Nonetheless, the story of political corruption affects many other countries, not just the Philippines. As well, the effects of U.S. policies worldwide need to be addressed if not redressed—it’s something I’m exploring more with my second-novel Collateral Damage whose title refers in part to illegitimate children created by CIA spies as they engage in sexual liaisons around the world. The matter, of course, is not just about the thoughtlessly-birthed children but development policies thwarted for the sake of promoting the U.S.’s political positions. The more that this topic is in dialogue—whether through fiction or otherwise—the more it’s in the forefront and, from there, hopefully have an impact for effecting non-fictional change.
Strobel: A reader who has no knowledge whatsoever about American colonialism in the Philippines (and of martial law and dictatorship) can still find their entry into the novel through poetry and art. How do you want the novel to disrupt the dominant narratives about empire and authoritarianism? Or how do you envision it doing so?
Tabios: Poetry and art often reflects their time. So whether one is a poet/artist or an audience member, the poetry/art can provide doorways into engaging with the larger world. One should always be learning—never stop being a student of the world. You may not even recognize what’s a “dominant narrative” if you’ve not educated yourself.
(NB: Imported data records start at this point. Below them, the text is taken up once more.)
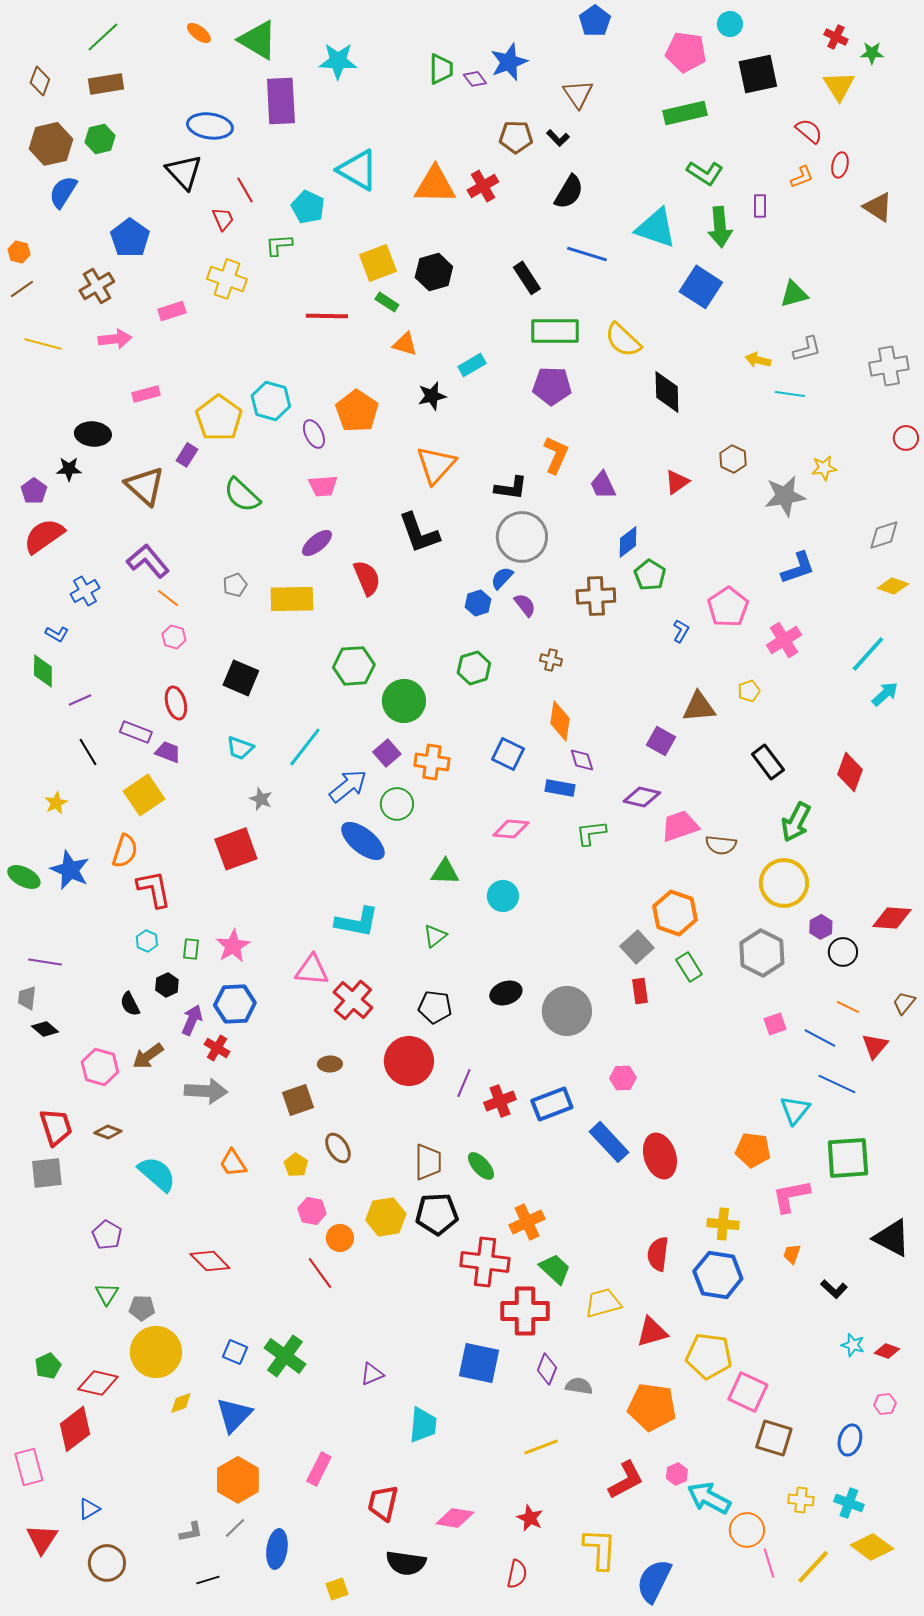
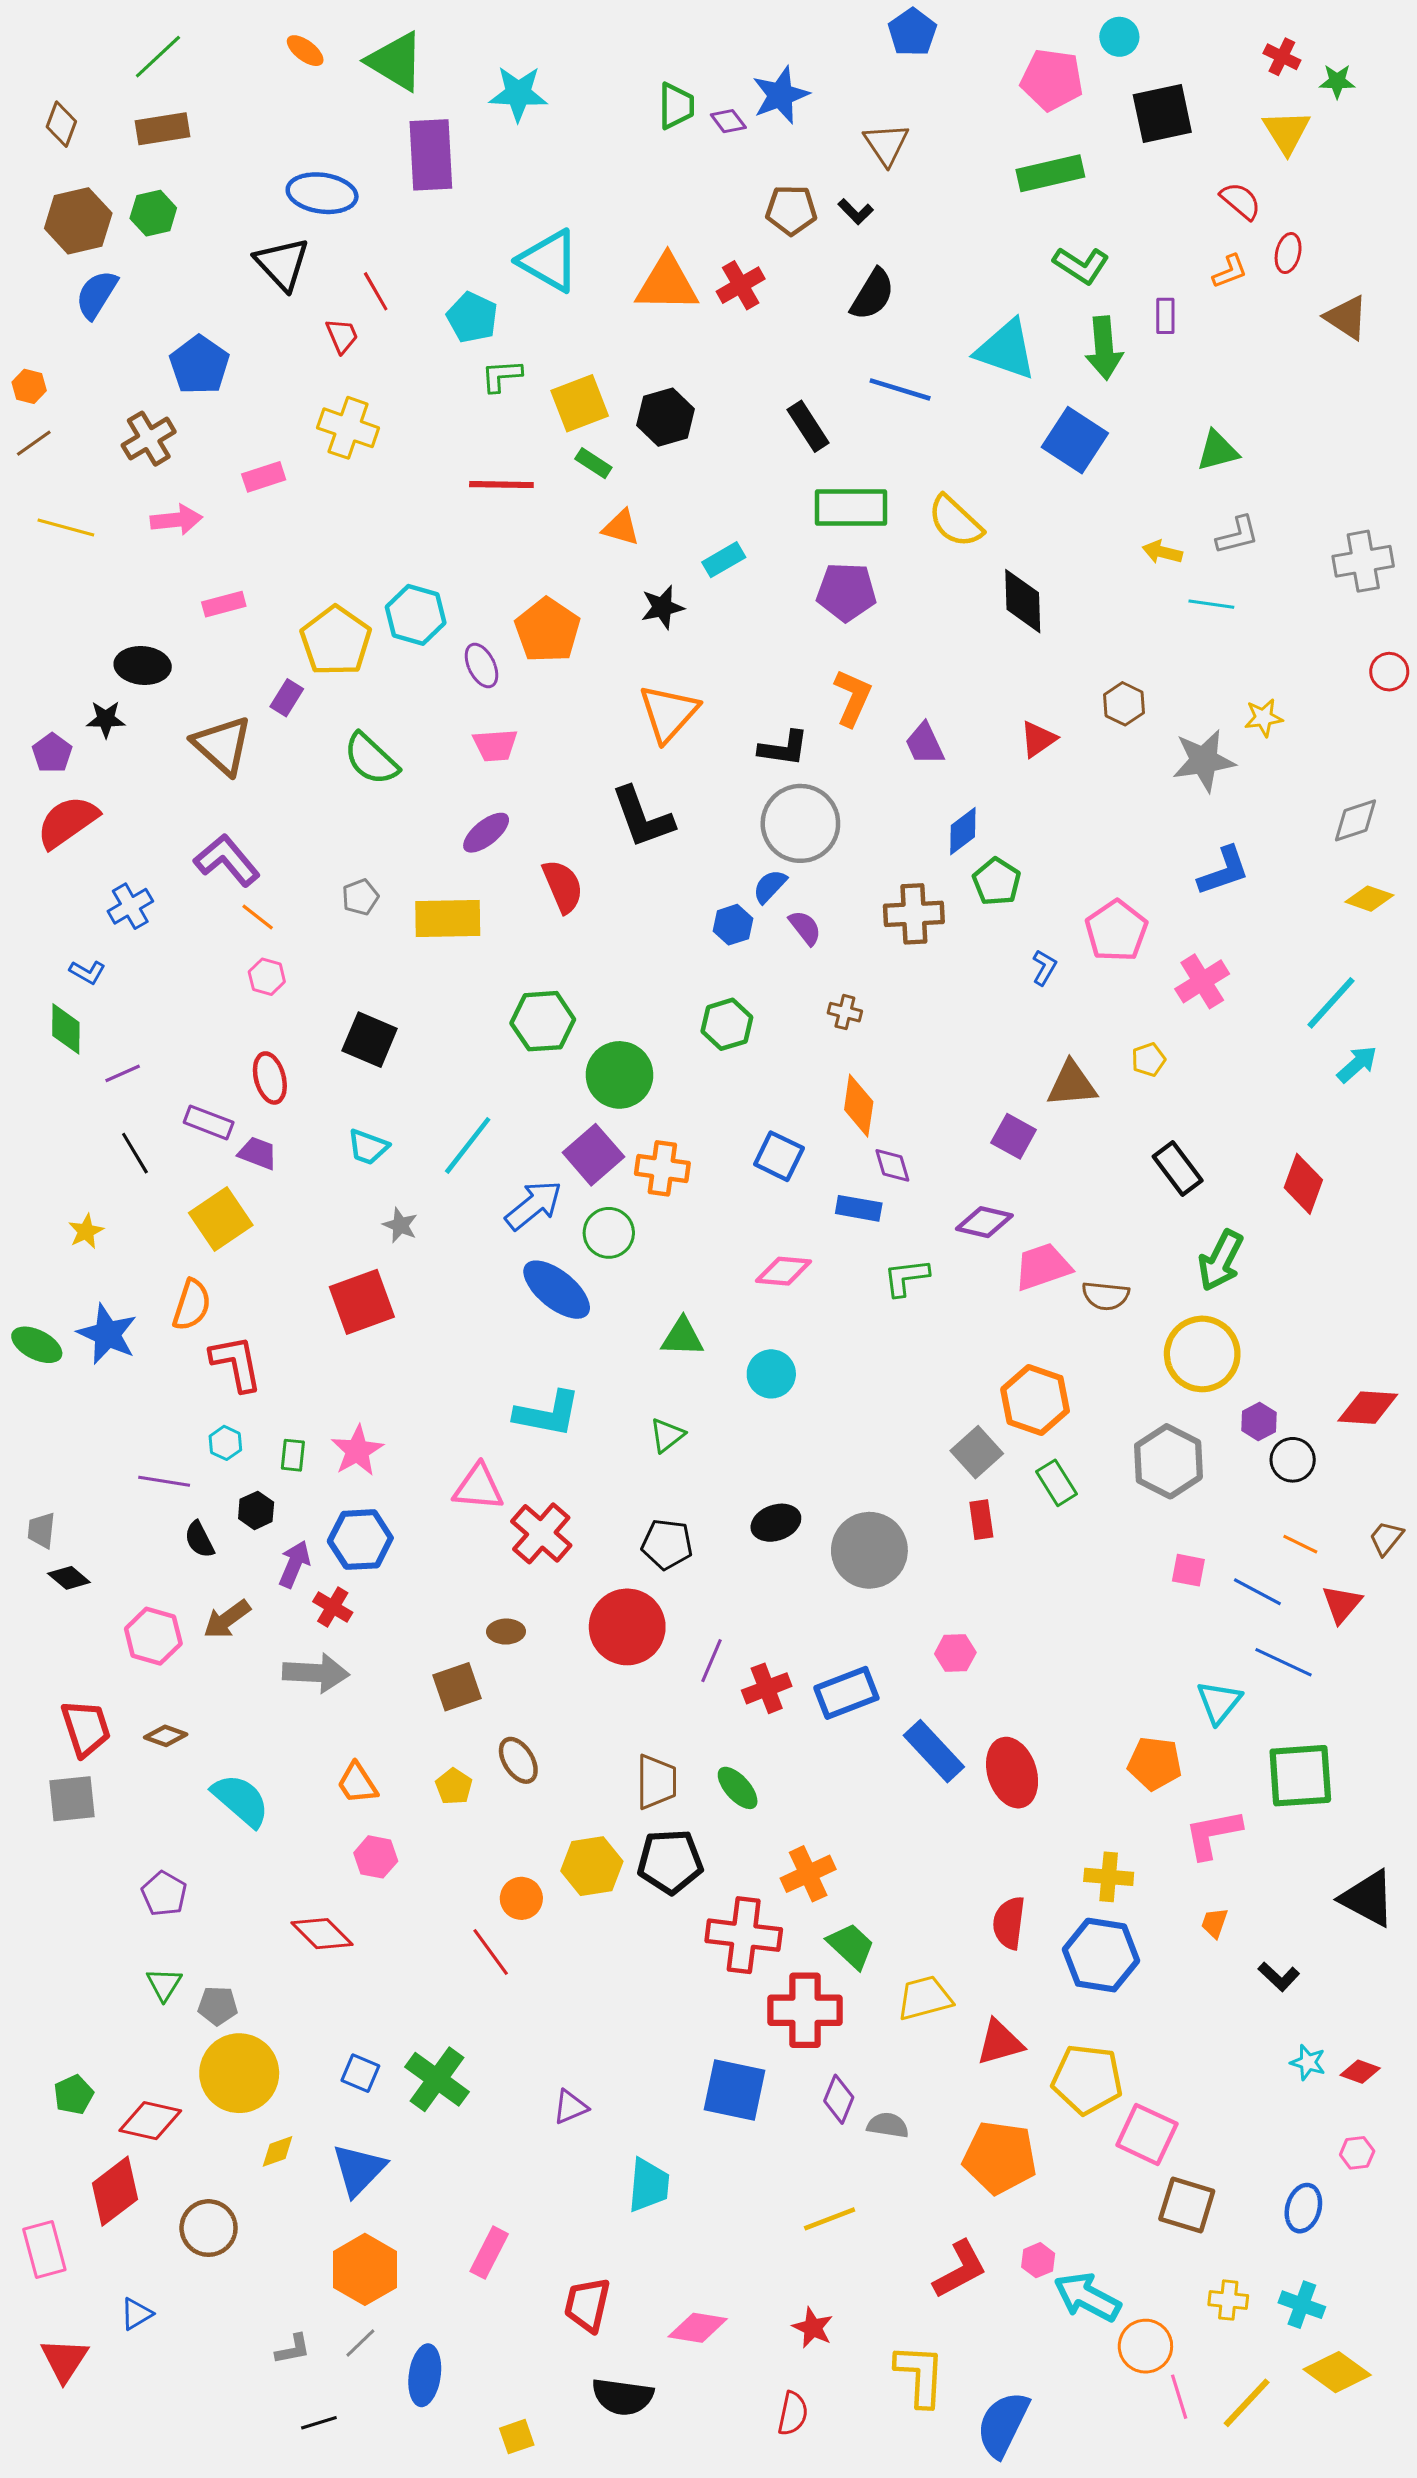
green L-shape: (279, 245) -> (501, 376), moved
purple square: (387, 753) -> (593, 1155), size x1.4
purple line: (45, 962) -> (164, 1481), moved
pink square: (775, 1024) -> (1188, 1570), turned 30
pink hexagon: (312, 1211) -> (376, 1857), moved
brown circle: (107, 1563) -> (209, 2228), moved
As for the novel’s effect in this area, well it’s disruptive in so many ways. I can think of it subverting the narratives for gender roles, eros, history (as defined solely by “winners,” as the saying goes), and U.S. foreign policy, among others. But the example I’ll give is an incident from the novel relating to characters looking at and discussing some paintings. Here’s the relevant excerpt from the novel:
The paintings presented pale monochromatic tones of scarlet, orange, and yellow—vivid colors whose vigor was diluted into wash-like approximations. But each canvas also presented the same color as vibrant, thin edges. When one looked into the center of a painting, one’s eyes were easily drawn from the timid stillness to the edges where color joyously dazzled. I overheard two women discussing the works as they stood in front of the painting next to the one I was perusing. “You see how the artist privileges the margins?” one said enthusiastically. “Yes! I love that! It can be a metaphor for so many things!” “Like questioning privilege…” “Like questioning the arrogance of vanity…” “Like questioning standards by which people judge…” “Yes, that! Questioning how certain things or people become anointed as important as if subjectivity is not a factor…”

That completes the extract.